**EXERCISE PROMPT**: Copy each line of the following material that has the string "стоит".
(DATA BELOW begins)
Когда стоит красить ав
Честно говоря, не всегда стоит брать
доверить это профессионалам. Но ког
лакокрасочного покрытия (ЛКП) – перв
(DATA BELOW ends)
**TASK RESPONSE**:
Когда стоит красить ав
Честно говоря, не всегда стоит брать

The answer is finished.